**Directions**:
Report back each line of the data that contains the word "richiesta".

Stored data entries
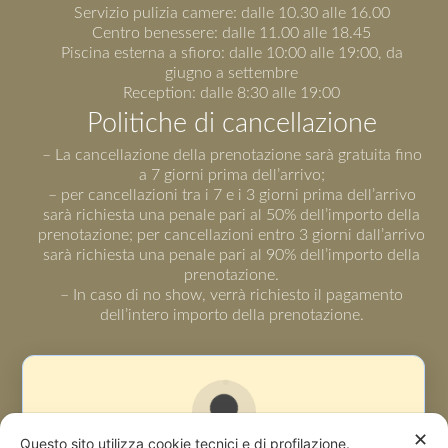
Servizio pulizia camere: dalle 10.30 alle 16.00
Centro benessere: dalle 11.00 alle 18.45
Piscina esterna a sfioro: dalle 10:00 alle 19:00, da
giugno a settembre
Reception: dalle 8:30 alle 19:00
Politiche di cancellazione
– La cancellazione della prenotazione sarà gratuita fino
a 7 giorni prima dell’arrivo;
– per cancellazioni tra i 7 e i 3 giorni prima dell’arrivo
sarà richiesta una penale pari al 50% dell’importo della
prenotazione; per cancellazioni entro 3 giorni dall’arrivo
sarà richiesta una penale pari al 90% dell’importo della
prenotazione.
– In caso di no show, verrà richiesto il pagamento
dell’intero importo della prenotazione.
✕
Questo sito utilizza cookie tecnici e di profilazione.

**Solution to the problem**:
sarà richiesta una penale pari al 50% dell’importo della
sarà richiesta una penale pari al 90% dell’importo della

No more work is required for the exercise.